A hybrid isogeometric and finite element method: NURBS-enhanced finite element method for hexahedral meshes (NEFEM-HEX)

TL;DR

This paper introduces a NURBS-enhanced finite element method for hexahedral meshes that combines geometric accuracy with computational efficiency, enabling improved simulations of complex 3D domains.

Contribution

It develops a novel hybrid approach integrating NURBS boundary representation into finite element analysis with specialized quadrature and interpolation techniques.

Findings

The method achieves optimal a priori error estimates in the $H^{1}$ norm.

Numerical results validate the theoretical error bounds.
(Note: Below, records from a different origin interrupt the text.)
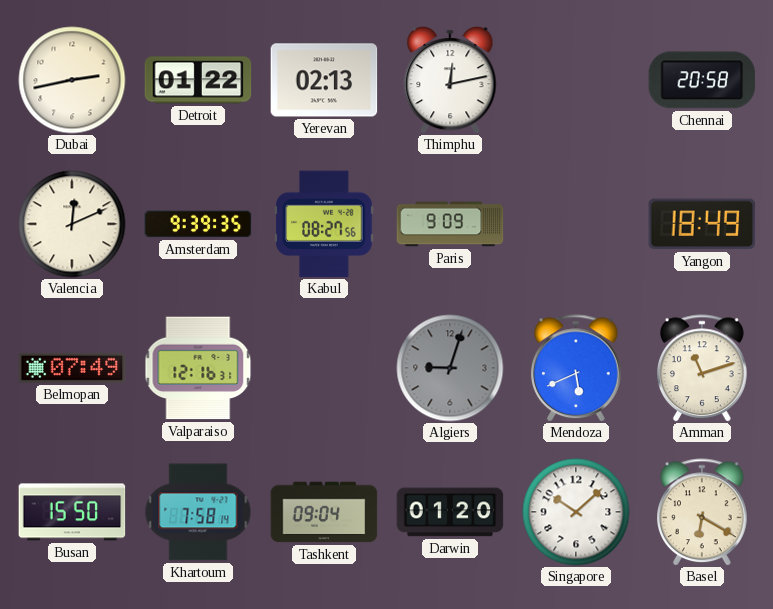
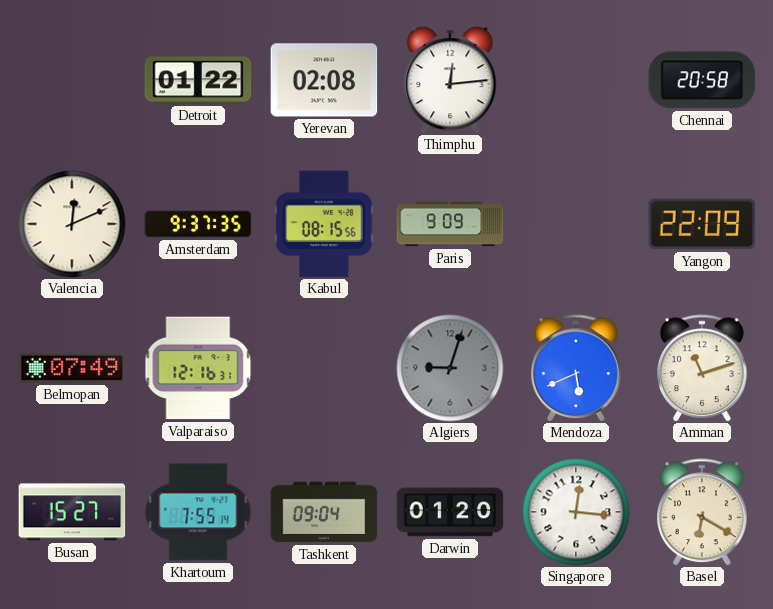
Dubai: 2:43 -> none
Yerevan: 02:13 -> 02:08
Thimphu: 12:13 -> 12:14
Amsterdam: 9:39 -> 9:37
Kabul: 08:27 -> 08:15
Yangon: 18:49 -> 22:09
Busan: 15:50 -> 15:27
Khartoum: 7:58 -> 7:55
Singapore: 10:08 -> 12:16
The approach enhances simulation accuracy over complex geometries.

Abstract

In this paper, we present a NURBS-enhanced finite element method that integrates the NURBS-based boundary representation of a geometric domain into a standard finite element framework for hexahedral meshes. We decompose an open, bounded, convex three-dimensional domain with a NURBS boundary into two parts, define NURBS-enhanced finite elements over the boundary layer, and use piecewise-linear Lagrange finite elements in the interior region. We introduce a special quadrature rule and a stable interpolation operator for the NURBS-enhanced elements. We discuss how the h-refinement in finite element analysis and the knot insertion in isogeometric analysis can be utilized in the refinement of the NURBS-enhanced elements. To illustrate an application of our methodology, we utilize a generic weak formulation of a second-order linear elliptic boundary value problem and derive a priori error estimates in the $H^{1}$ norm. In addition, we use the Poisson problem as a model problem and provide numerical results that support the theoretical results. The proposed methodology combines the efficiency of finite element analysis with the geometric precision of NURBS, and may enable more accurate and efficient simulations over complex geometries.